Repeat the data in full. Drop every picture.

(Dataset entries)
┌──

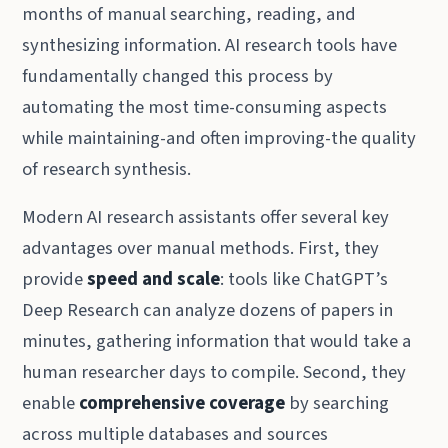
months of manual searching, reading, and
synthesizing information. AI research tools have
fundamentally changed this process by
automating the most time-consuming aspects
while maintaining-and often improving-the quality
of research synthesis.
Modern AI research assistants offer several key
advantages over manual methods. First, they
provide
speed and scale
: tools like ChatGPT’s
Deep Research can analyze dozens of papers in
minutes, gathering information that would take a
human researcher days to compile. Second, they
enable
comprehensive coverage
by searching
across multiple databases and sources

└──

## Answer below
months of manual searching, reading, and
synthesizing information. AI research tools have
fundamentally changed this process by
automating the most time-consuming aspects
while maintaining-and often improving-the quality
of research synthesis.
Modern AI research assistants offer several key
advantages over manual methods. First, they
provide
speed and scale
: tools like ChatGPT’s
Deep Research can analyze dozens of papers in
minutes, gathering information that would take a
human researcher days to compile. Second, they
enable
comprehensive coverage
by searching
across multiple databases and sources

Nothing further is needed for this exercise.